Materials supplier Trinseo is out to improve polystyrene's public image.
Many people do not realize just how much PS is used, said Julien Renvoise, recycling and marketing manager for Europe, the Middle East and Africa at Trinseo. To begin with, polystyrene is one of the "best" materials available for food packaging.
"It's been used for the past 70-80 years." And while it is, for the most part associated by many with single-use and disposable applications, it has found much wider application in other sectors as well.

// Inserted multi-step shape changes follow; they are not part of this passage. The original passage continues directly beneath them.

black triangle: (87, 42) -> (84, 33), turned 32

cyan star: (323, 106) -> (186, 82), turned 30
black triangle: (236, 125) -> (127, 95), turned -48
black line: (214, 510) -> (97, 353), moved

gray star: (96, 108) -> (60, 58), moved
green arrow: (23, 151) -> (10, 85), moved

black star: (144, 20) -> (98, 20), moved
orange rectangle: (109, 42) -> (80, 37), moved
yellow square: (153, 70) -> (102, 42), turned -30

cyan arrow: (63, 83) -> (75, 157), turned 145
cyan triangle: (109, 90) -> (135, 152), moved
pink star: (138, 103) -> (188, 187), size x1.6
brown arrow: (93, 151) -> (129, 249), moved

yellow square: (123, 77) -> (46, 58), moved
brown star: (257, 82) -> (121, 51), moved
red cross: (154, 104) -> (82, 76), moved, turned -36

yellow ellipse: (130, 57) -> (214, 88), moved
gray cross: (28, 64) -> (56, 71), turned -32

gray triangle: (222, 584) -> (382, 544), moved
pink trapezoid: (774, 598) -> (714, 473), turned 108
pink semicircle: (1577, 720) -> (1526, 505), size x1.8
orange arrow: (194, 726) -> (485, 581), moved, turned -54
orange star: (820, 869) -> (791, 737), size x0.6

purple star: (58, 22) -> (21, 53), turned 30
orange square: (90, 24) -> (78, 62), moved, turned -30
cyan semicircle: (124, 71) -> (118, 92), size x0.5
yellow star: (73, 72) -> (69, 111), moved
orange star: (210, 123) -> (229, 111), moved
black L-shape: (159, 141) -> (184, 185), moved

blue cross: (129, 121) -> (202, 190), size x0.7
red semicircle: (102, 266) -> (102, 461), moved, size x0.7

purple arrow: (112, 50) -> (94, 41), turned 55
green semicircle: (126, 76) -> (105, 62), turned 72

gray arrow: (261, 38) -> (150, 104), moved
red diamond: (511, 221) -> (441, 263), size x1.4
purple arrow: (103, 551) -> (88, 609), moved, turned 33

As he told Sustainable Plastics during a recent telephone interview, PS is also the material of choice for refrigerator liners and, when foamed, serves as the core material in insulation panels. This ubiquitous use of PS means that it is imperative to seek the best disposal solution for the material at the end of life.
"Of course, we need to consume less, and to generate less waste. And for the waste that we have, we think that recycling is the best way to dispose of these materials," Renvoise said. Yet while mechanical recycling is an excellent solution in many cases, the "complex, multi-layered structure of much packaging, that is moreover often highly contaminated," presents a challenge.
"Moreover, we see a big deterioration in properties with mechanical recycling," he said. This is the reason why Trinseo is looking at other solutions.
The company has been a major driver behind the development of chemical recycling processes for PS — the "holy grail to address the challenge of plastic waste," Renvoise said.
"Chemical recycling offers a broader scope, but it costs more energy. There is an urgent need for a parallel development: In other words, not one or the other, but both kinds of recycling are needed if we are to reach the recycling targets of the European Commission," he explained.
And PS is a polymer with unique circularity potential, as it is most easily reversed into its original monomer, at high yield, with the help of the latest chemical recycling technologies. The liquid state of its monomer enables easy purification and the recycled monomer is identical to the virgin monomer. It can thus be processed into virgin-like styrenic polymers, suitable for all applications, including food contact. Also, from there it can be continuously recycled, over and over again.